Mönckeberg's sclerosis commonly occurs in otherwise healthy elderly patients independently of atherosclerosis. After 35 years of disease, 94% of all diabetic patients present arterial calcification[9]. This is usually an incidental finding during lower limb radiographic examination, although involvement of renal and coronary vessels has been described [3]. The cause of medial calcinosis remains unclear, but some insights into the etiopathogenic process have been provided by isolated studies. Shanahan el al [10] proposed that a loss of expression of certain proteins related to the inhibition of calcification could be the causative factor. These proteins are Gla protein, osteoprotegerin, fibrillin I and carbonic anhydrase (all produced by vascular smooth muscle cells). Byts et al. [11] pointed out that medial calcification can be a consequence of various metabolic changes triggered by a necrobiotic injury installed in the vessel wall.
Since its first description in 1903 [3], MS has only been related to media calcification of small-to-medium-sized arteries, being listed among the primary diseases of the vessels. Calcic involvement of soft tissues has never been described in MS patients. In our case the pharynx involvement was strong enough to produce severe obstructive sleep apnea and the symptoms were clearly associated with the massive tumoral growth of the anterior portion of the neck.
Obstructive sleep apnea results from repetitive episodes of pharyngeal occlusion during sleep which reverse with arousal, thus inducing sleep fragmentation, a low amount of slow wave sleep (stages 3 and 4 non-REM sleep) and a low amount of REM sleep with consequent daytime somnolence [12]. Sleep apnea causes repetitive episodes of hypoxia, hypercapnia and reoxigenation that can lead to a variety of physiological processes including pulmonary hypertension and other vascular consequences[13]. Our patient had a confirmed increase in pulmonary arterial pressure that could not be entired explained by the OSA syndrome. Probably it has been worsened by the concomitant left ventriculat disfunction. The exact cause of the cardiac disfunction could not be widely investigated, but OSA is an important contributor.
Generally, the pathogenesis of upper airway obstruction involves anatomic and neurological components. Obesity, age, male sex, positive family history and alcohol consumption are well known as major risk factors for this disorder in adults. Narrowing may occur at one or more sites in an unstable upper airway due to anatomical partial obstruction as a result of developmental delay, craniofacial abnormalities and neurologic diseases[13]. Our patient was a non-alcoholic, very slim woman (as judged by a body mass index of 17 kg/m2) with no family history of similar disorders.
The massive calcification areas of the pharynx were confirmed by radiological images, laryngoscopic visualization and a biopsy of the exophytic lesion in the pyriform sinus which revealed areas of soft tissue calcification. We excluded metastatic and dystrophic calcification in the light of the histological appearance of the lesion and the absence of malignancy and of rheumatologic or endocrine diseases.

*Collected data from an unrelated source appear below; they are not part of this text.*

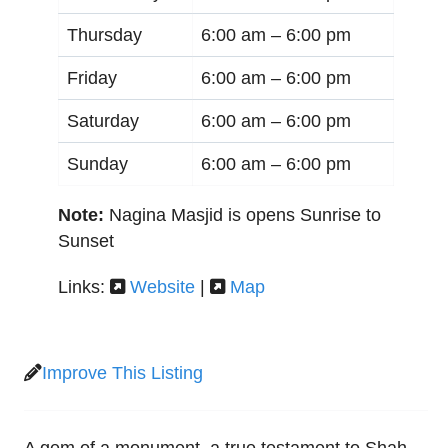
Thursday
6:00 am –
6:00 pm
Friday
6:00 am –
6:00 pm
Saturday
6:00 am –
6:00 pm
Sunday
6:00 am –
6:00 pm
Note:
Nagina Masjid is opens Sunrise to
Sunset
Links:
Website
|
Map
Improve This Listing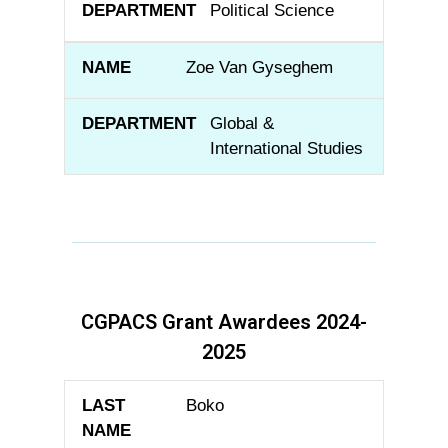
Political Science
Zoe Van Gyseghem
Global &
International Studies
CGPACS Grant Awardees 2024-
2025
LAST NAME
FIRST NAME
DEPARTME
Boko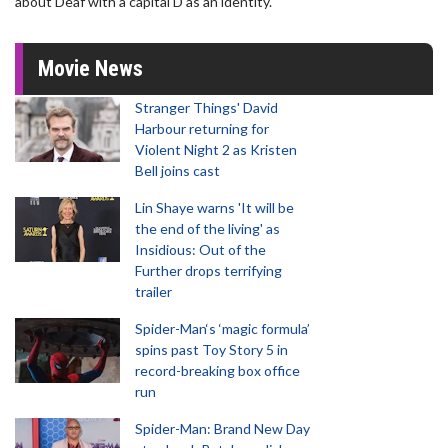
about Deaf with a capital D as an identity."
Movie News
Stranger Things' David
Harbour returning for
Violent Night 2 as Kristen
Bell joins cast
Lin Shaye warns 'It will be
the end of the living' as
Insidious: Out of the
Further drops terrifying
trailer
Spider-Man‘s ‘magic formula’
spins past Toy Story 5 in
record-breaking box office
run
Spider-Man: Brand New Day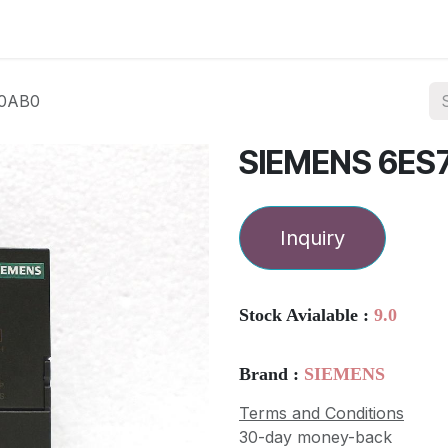
ories
Services
About Us
Contact us
-0AB0
SIEMENS 6ES
Inquiry
Stock Avialable :
9.0
Brand :
SIEMENS
Terms and Conditions
30-day money-back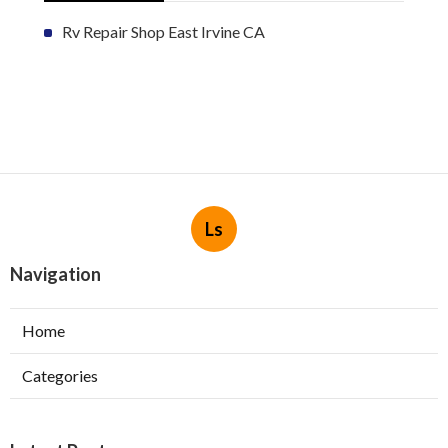
Rv Repair Shop East Irvine CA
Ls
Navigation
Home
Categories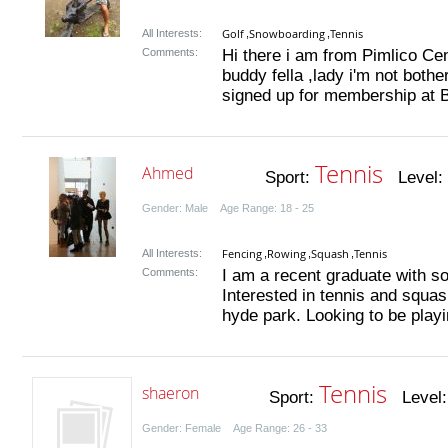
Golf
Snowboarding
Tennis
All Interests:
,
,
Comments:
Hi there i am from Pimlico Cen
buddy fella ,lady i'm not bothe
signed up for membership at Ba
Tennis
Ahmed
Sport:
Level:
Gender: Male Age Range: 18 - 25
Fencing
Rowing
Squash
Tennis
All Interests:
,
,
,
Comments:
I am a recent graduate with s
Interested in tennis and squas
hyde park. Looking to be playi
Tennis
shaeron
Sport:
Level
Gender: Female Age Range: 26 - 33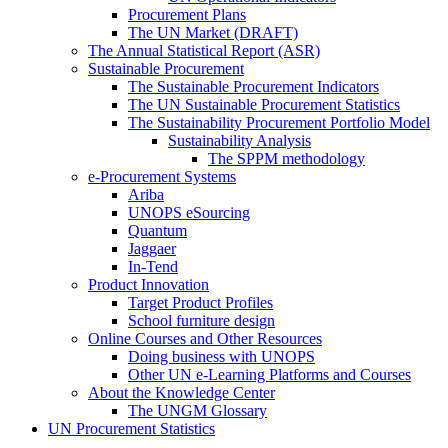
Procurement Plans
The UN Market (DRAFT)
The Annual Statistical Report (ASR)
Sustainable Procurement
The Sustainable Procurement Indicators
The UN Sustainable Procurement Statistics
The Sustainability Procurement Portfolio Model
Sustainability Analysis
The SPPM methodology
e-Procurement Systems
Ariba
UNOPS eSourcing
Quantum
Jaggaer
In-Tend
Product Innovation
Target Product Profiles
School furniture design
Online Courses and Other Resources
Doing business with UNOPS
Other UN e-Learning Platforms and Courses
About the Knowledge Center
The UNGM Glossary
UN Procurement Statistics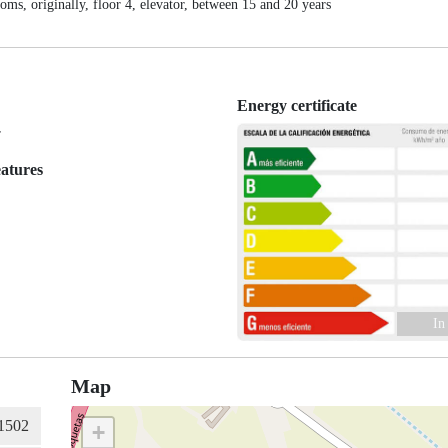
 originally, floor 4, elevator, between 15 and 20 years
Energy certificate
r
eatures
In
Map
+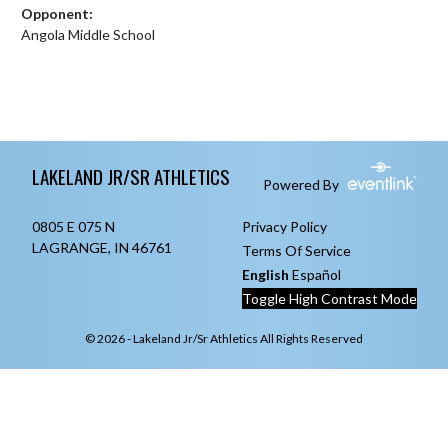
Opponent:
Angola Middle School
Skip Footer
LAKELAND JR/SR ATHLETICS
Powered By
0805 E 075 N
Privacy Policy
LAGRANGE, IN 46761
Terms Of Service
English
Español
Toggle High Contrast Mode
© 2026 - Lakeland Jr/Sr Athletics All Rights Reserved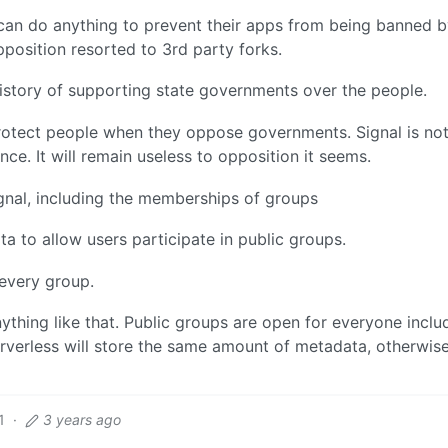
can do anything to prevent their apps from being banned 
osition resorted to 3rd party forks.
story of supporting state governments over the people.
rotect people when they oppose governments. Signal is no
nce. It will remain useless to opposition it seems.
gnal, including the memberships of groups
a to allow users participate in public groups.
every group.
nything like that. Public groups are open for everyone inclu
rverless will store the same amount of metadata, otherwise
1
·
3 years ago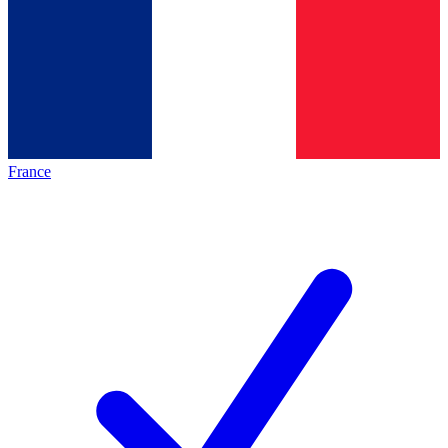
France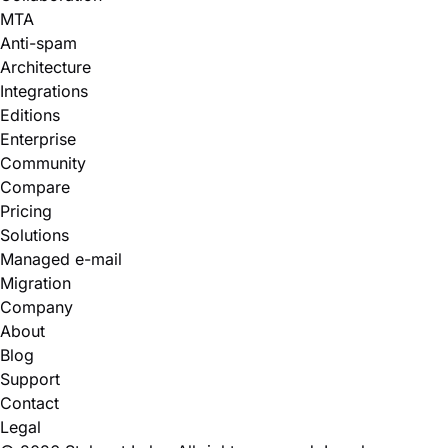
MTA
Anti-spam
Architecture
Integrations
Editions
Enterprise
Community
Compare
Pricing
Solutions
Managed e-mail
Migration
Company
About
Blog
Support
Contact
Legal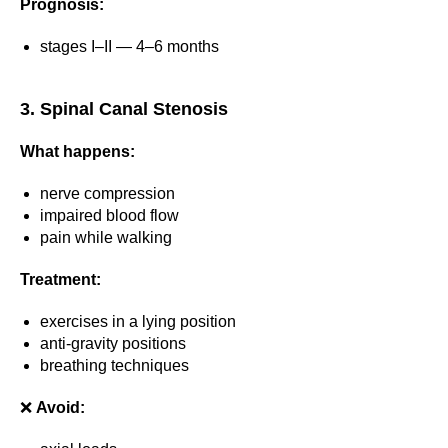
Prognosis:
stages I–II — 4–6 months
3. Spinal Canal Stenosis
What happens:
nerve compression
impaired blood flow
pain while walking
Treatment:
exercises in a lying position
anti-gravity positions
breathing techniques
❌
Avoid:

A lower limb X-ray evidenced the classic "rail tracking" appearance of MS described by other authors [1, 4] and a temporal artery biopsy confirmed the intense media calcinosis. The concomitant atherosclerotic process involving the intima layer of the femoral arteries explained the intermittent claudication and weak pulses presented by this patient. Both OSA and MS are recognized as causative factors of atherosclerosis[1, 13]. Additionally, our patient presented low bone mineral density, and this finding supports recent evidences showing association between arterial calcification and osteoporosis[14, 15].
As can be seen in figure 3, the amount of airway obstruction caused by the grossly calcified tissue could be the answer for the discomfort related to CPAP titration. In face of the difficulties related to this approach, tracheostomy was thought to solve this problem. However, the risk of triggering even more tissue calcification secondary to tissue damages discouraged the realization of this procedure.
Alternatively, treatment with intravenous dissodic pamidronate was attempted to stop the phenomenon of calcification and prevent further airway obstruction. This drug has the property to attach to hydroxyapatite crystals preventing both vascular and soft tissue calcification[16]. Additionally, it worked as a treatment for osteoporosis presented by the patient.
Although one can argue about the possible role of upper airway obstruction in intensifying the local deposition of calcium in the soft tissue of the pharynx, the diagnosis of MS was well documented in this case. The present report provides a new insight about this disease, i.e., the fact that the etiopathogenic process involved in the phenomenon of calcification may not be restricted only to the arteries, but may involve the entire organism.